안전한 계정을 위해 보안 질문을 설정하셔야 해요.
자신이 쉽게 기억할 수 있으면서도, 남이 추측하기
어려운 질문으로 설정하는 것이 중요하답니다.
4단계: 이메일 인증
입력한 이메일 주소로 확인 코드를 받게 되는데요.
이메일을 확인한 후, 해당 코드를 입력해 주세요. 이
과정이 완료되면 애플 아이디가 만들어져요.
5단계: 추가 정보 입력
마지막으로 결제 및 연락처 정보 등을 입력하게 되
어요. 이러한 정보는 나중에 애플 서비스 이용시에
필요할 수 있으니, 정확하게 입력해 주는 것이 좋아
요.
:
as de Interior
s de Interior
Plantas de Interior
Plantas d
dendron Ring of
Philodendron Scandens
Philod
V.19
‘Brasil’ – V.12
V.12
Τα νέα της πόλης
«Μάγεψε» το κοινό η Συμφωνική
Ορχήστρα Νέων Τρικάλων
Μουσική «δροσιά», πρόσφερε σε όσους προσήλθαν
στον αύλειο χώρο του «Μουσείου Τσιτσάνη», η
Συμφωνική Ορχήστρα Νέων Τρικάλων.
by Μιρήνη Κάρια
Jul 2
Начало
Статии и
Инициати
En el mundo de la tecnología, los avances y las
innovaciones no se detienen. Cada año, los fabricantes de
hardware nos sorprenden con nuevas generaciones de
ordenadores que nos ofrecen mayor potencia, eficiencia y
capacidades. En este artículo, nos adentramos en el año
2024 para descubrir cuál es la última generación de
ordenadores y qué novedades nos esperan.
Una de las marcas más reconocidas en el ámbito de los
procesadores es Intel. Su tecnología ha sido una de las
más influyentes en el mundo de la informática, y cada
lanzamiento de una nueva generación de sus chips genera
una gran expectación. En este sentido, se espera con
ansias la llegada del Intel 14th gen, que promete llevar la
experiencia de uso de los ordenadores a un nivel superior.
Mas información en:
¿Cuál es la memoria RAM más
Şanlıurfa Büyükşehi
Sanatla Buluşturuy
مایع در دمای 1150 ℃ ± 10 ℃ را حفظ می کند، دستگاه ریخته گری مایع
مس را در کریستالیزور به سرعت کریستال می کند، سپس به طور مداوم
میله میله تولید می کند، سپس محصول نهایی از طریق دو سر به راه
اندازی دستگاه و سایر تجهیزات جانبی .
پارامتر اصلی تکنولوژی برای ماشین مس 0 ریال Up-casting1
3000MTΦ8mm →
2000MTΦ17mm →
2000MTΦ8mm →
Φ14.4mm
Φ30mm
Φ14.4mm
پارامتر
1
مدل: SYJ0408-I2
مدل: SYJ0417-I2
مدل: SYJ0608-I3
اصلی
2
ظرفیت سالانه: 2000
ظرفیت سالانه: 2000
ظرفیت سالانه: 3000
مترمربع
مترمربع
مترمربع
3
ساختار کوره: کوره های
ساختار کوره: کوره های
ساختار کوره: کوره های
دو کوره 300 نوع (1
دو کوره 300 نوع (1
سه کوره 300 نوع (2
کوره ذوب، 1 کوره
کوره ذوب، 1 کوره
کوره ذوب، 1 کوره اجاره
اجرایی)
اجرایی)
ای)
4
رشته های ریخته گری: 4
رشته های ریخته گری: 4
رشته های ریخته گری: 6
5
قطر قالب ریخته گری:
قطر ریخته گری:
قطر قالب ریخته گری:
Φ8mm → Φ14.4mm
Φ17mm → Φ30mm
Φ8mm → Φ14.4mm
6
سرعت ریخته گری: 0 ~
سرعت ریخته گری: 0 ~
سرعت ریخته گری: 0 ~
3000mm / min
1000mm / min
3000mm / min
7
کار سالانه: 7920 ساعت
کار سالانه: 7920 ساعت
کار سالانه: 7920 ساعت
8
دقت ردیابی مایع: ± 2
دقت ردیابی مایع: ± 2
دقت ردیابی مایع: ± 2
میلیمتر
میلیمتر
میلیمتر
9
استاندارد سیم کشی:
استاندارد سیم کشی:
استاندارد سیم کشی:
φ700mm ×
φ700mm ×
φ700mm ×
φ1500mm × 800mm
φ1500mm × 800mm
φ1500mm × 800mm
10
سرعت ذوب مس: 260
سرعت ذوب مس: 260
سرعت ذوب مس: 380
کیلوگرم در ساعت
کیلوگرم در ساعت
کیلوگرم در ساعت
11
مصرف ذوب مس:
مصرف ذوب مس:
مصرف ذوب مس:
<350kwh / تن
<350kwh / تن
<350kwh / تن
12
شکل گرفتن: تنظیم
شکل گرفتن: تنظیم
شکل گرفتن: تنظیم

+++

§ What is needed:
Please transcribe only the portion of the material that starts at the line containing "میله میله تولید" and runs through its last line, inclusive, exactly as given.

§ Worked solution:
میله میله تولید می کند، سپس محصول نهایی از طریق دو سر به راه
اندازی دستگاه و سایر تجهیزات جانبی .
پارامتر اصلی تکنولوژی برای ماشین مس 0 ریال Up-casting1
3000MTΦ8mm →
2000MTΦ17mm →
2000MTΦ8mm →
Φ14.4mm
Φ30mm
Φ14.4mm
پارامتر
1
مدل: SYJ0408-I2
مدل: SYJ0417-I2
مدل: SYJ0608-I3
اصلی
2
ظرفیت سالانه: 2000
ظرفیت سالانه: 2000
ظرفیت سالانه: 3000
مترمربع
مترمربع
مترمربع
3
ساختار کوره: کوره های
ساختار کوره: کوره های
ساختار کوره: کوره های
دو کوره 300 نوع (1
دو کوره 300 نوع (1
سه کوره 300 نوع (2
کوره ذوب، 1 کوره
کوره ذوب، 1 کوره
کوره ذوب، 1 کوره اجاره
اجرایی)
اجرایی)
ای)
4
رشته های ریخته گری: 4
رشته های ریخته گری: 4
رشته های ریخته گری: 6
5
قطر قالب ریخته گری:
قطر ریخته گری:
قطر قالب ریخته گری:
Φ8mm → Φ14.4mm
Φ17mm → Φ30mm
Φ8mm → Φ14.4mm
6
سرعت ریخته گری: 0 ~
سرعت ریخته گری: 0 ~
سرعت ریخته گری: 0 ~
3000mm / min
1000mm / min
3000mm / min
7
کار سالانه: 7920 ساعت
کار سالانه: 7920 ساعت
کار سالانه: 7920 ساعت
8
دقت ردیابی مایع: ± 2
دقت ردیابی مایع: ± 2
دقت ردیابی مایع: ± 2
میلیمتر
میلیمتر
میلیمتر
9
استاندارد سیم کشی:
استاندارد سیم کشی:
استاندارد سیم کشی:
φ700mm ×
φ700mm ×
φ700mm ×
φ1500mm × 800mm
φ1500mm × 800mm
φ1500mm × 800mm
10
سرعت ذوب مس: 260
سرعت ذوب مس: 260
سرعت ذوب مس: 380
کیلوگرم در ساعت
کیلوگرم در ساعت
کیلوگرم در ساعت
11
مصرف ذوب مس:
مصرف ذوب مس:
مصرف ذوب مس:
<350kwh / تن
<350kwh / تن
<350kwh / تن
12
شکل گرفتن: تنظیم
شکل گرفتن: تنظیم
شکل گرفتن: تنظیم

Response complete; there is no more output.